The artist looks at his work with pride: It appears to be perfect in every way. He summons the teacher for an opinion. Inclined to encourage young artists, she gingerly opines, “It’s really good. But something is missing.” The student looks again carefully at his work. Quizzically he asks, “What’s missing?” Without hesitation the teacher replies, “It has no life.”
Jesus brings abundant life. For many of us in North America, abundance brings images of material prosperity: a lavish home, worldwide cruises, luxury cars, a lucrative career, surplus money in the bank, or winning the lottery. We imagine that this kind of prosperity would allow us to live life to the fullest. But for so many who enjoy “the good life,” something is still missing: life.

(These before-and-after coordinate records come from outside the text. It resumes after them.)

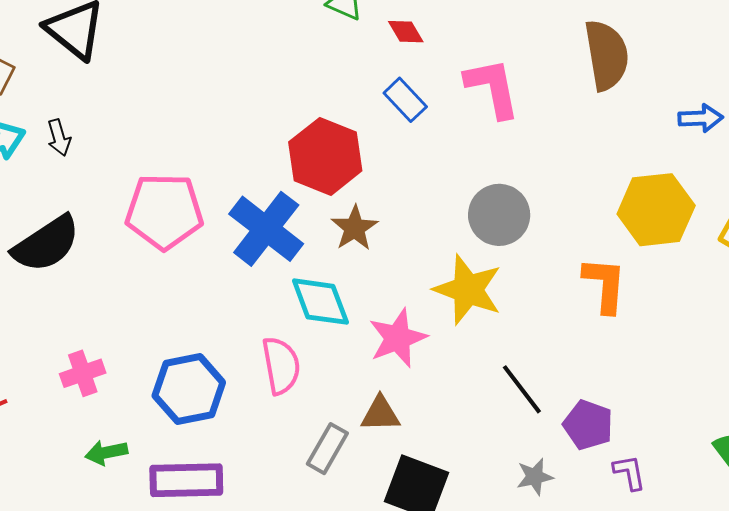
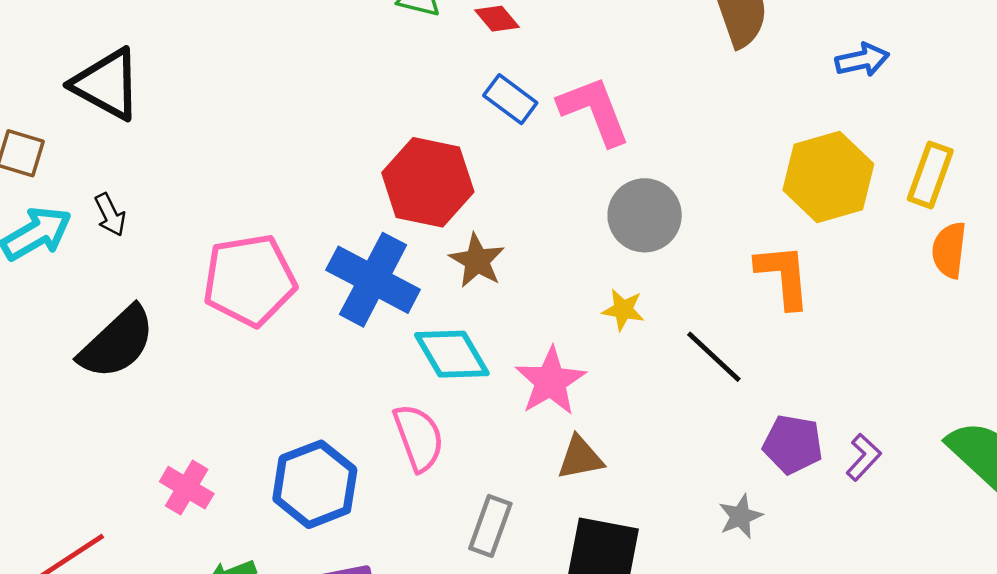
pink L-shape: (492, 88) -> (594, 111), moved
yellow star: (468, 290) -> (623, 310), size x0.5
pink cross: (83, 373) -> (187, 488), turned -30
black line: (522, 389) -> (714, 357), moved
brown triangle: (380, 414) -> (580, 458), moved
purple L-shape: (629, 472) -> (864, 457), moved, turned 63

Abundant life does not consist of an abundance of material things. If that were the case, Jesus would have kept company with the wealthy and influential. But it’s just the opposite.
In today’s reading, the word abundantly connotes excessive, beyond measure, more, superfluous—a quantity so immeasurable that it is more than what one would expect or anticipate. This is the kind of life Jesus brings. It is more than we could ever imagine.
An abundant life is not necessarily a long life, but it is a full one. We get a glimpse of this fullness, this abundance, only by looking to the One who, being in the form of God, did not exploit his equality with God, but emptied himself. (See Philippians 2:5-7.) Jesus shares wisdom hidden from the robust and the clever: The last shall be first; the least shall hold pride of place; the littlest have much to offer the big and the strong; in weakness lies strength. In emptying himself, Jesus is able to give life abundant. By learning to live with less, in emptying ourselves, we can be filled with an abundance that will truly satisfy.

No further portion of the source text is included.